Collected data
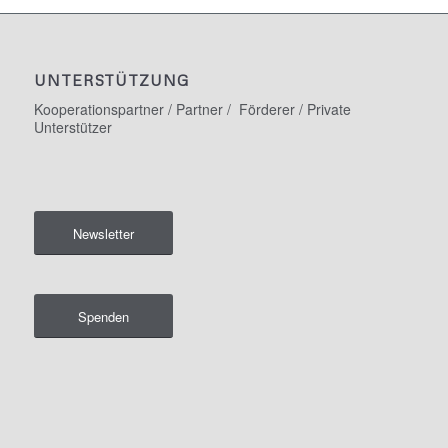
UNTERSTÜTZUNG
Kooperationspartner / Partner / Förderer / Private
Unterstützer
Newsletter
Spenden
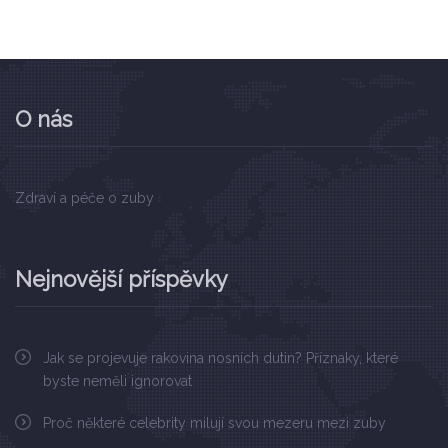
O nás
Zdraví a péče o zuby
Nejnovější příspěvky
Jak se projevuje rakovina nosních dutin? Příznaky, které
byste neměli ignorovat
Proč některé celebrity milují svou mezeru mezi zuby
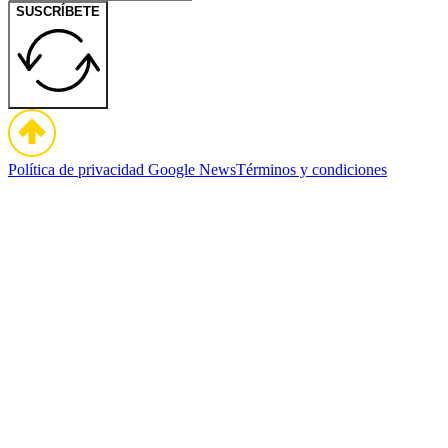
SUSCRÍBETE
Política de privacidad
Google News
Términos y condiciones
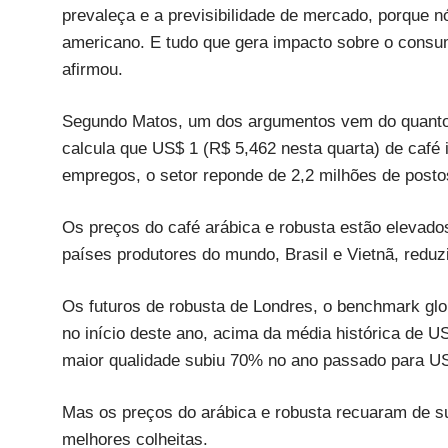
prevaleça e a previsibilidade de mercado, porque 
americano. E tudo que gera impacto sobre o consumo
afirmou.
Segundo Matos, um dos argumentos vem do quanto
calcula que US$ 1 (R$ 5,462 nesta quarta) de café
empregos, o setor reponde de 2,2 milhões de postos
Os preços do café arábica e robusta estão elevados 
países produtores do mundo, Brasil e Vietnã, redu
Os futuros de robusta de Londres, o benchmark glo
no início deste ano, acima da média histórica de U
maior qualidade subiu 70% no ano passado para US$
Mas os preços do arábica e robusta recuaram de 
melhores colheitas.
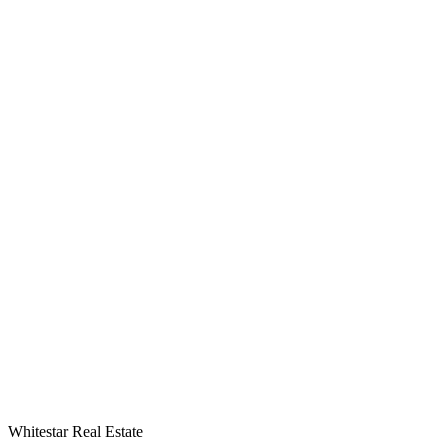
Whitestar Real Estate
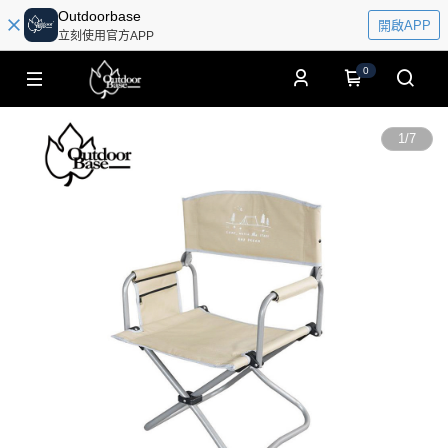
Outdoorbase
開啟APP
立刻使用官方APP
0
1
/
7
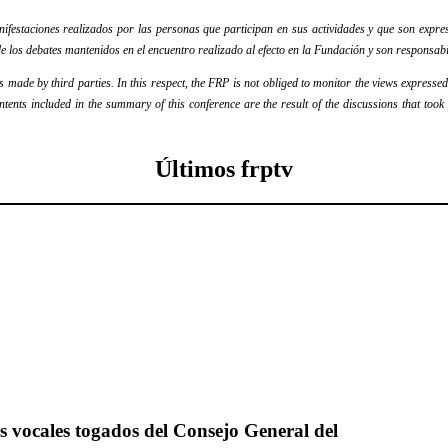
festaciones realizados por las personas que participan en sus actividades y que son expres
e los debates mantenidos en el encuentro realizado al efecto en la Fundación y son responsabi
ade by third parties. In this respect, the FRP is not obliged to monitor the views expressed b
ontents included in the summary of this conference are the result of the discussions that too
Últimos frptv
os vocales togados del Consejo General del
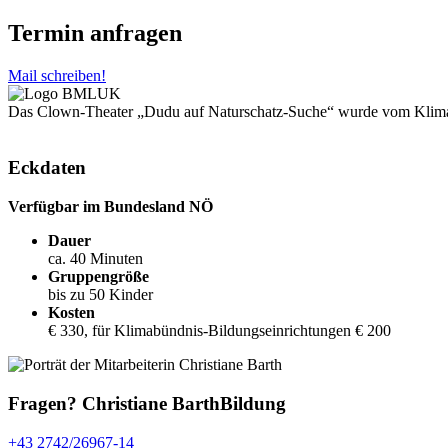
Termin anfragen
Mail schreiben!
Das Clown-Theater „Dudu auf Naturschatz-Suche“ wurde vom Klimabü
Eckdaten
Verfügbar im Bundesland NÖ
Dauer
ca. 40 Minuten
Gruppengröße
bis zu 50 Kinder
Kosten
€ 330, für Klimabündnis-Bildungseinrichtungen € 200
Fragen?
Christiane Barth
Bildung
+43 2742/26967-14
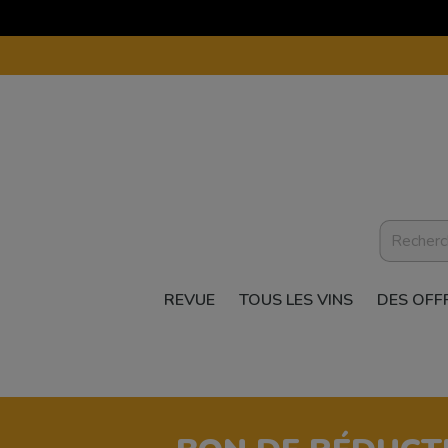
REVUE
TOUS LES VINS
DES OFF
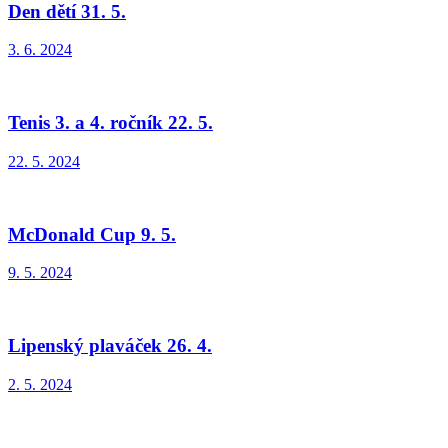
Den dětí 31. 5.
3. 6. 2024
Tenis 3. a 4. ročník 22. 5.
22. 5. 2024
McDonald Cup 9. 5.
9. 5. 2024
Lipenský plaváček 26. 4.
2. 5. 2024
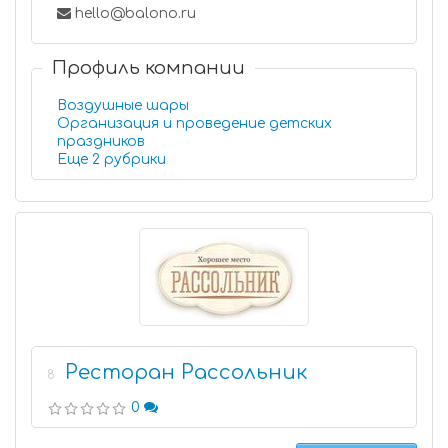
hello@balono.ru
Профиль компании
Воздушные шары
Организация и проведение детских
праздников
Еще 2 рубрики
Ресторан Рассольник
8
0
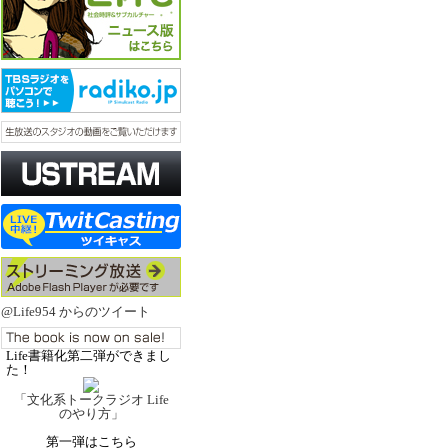
@Life954 からのツイート
Life書籍化第二弾ができまし
た！
「文化系トークラジオ Life
のやり方」
第一弾はこちら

• TASK OBJECTIVE:
Write out again exactly the lines from the start of the data above through the line containing "países produtores do", inclusive, excluding any pictures.

• ANSWER:
UNTERSTÜTZUNG
Kooperationspartner / Partner / Förderer / Private
Unterstützer
Newsletter
Spenden
O nás
Zdraví a péče o zuby
Nejnovější příspěvky
Jak se projevuje rakovina nosních dutin? Příznaky, které
byste neměli ignorovat
Proč některé celebrity milují svou mezeru mezi zuby
SUSCRÍBETE
Política de privacidad
Google News
Términos y condiciones
prevaleça e a previsibilidade de mercado, porque 
americano. E tudo que gera impacto sobre o consumo
afirmou.
Segundo Matos, um dos argumentos vem do quanto
calcula que US$ 1 (R$ 5,462 nesta quarta) de café
empregos, o setor reponde de 2,2 milhões de postos
Os preços do café arábica e robusta estão elevados 
países produtores do mundo, Brasil e Vietnã, redu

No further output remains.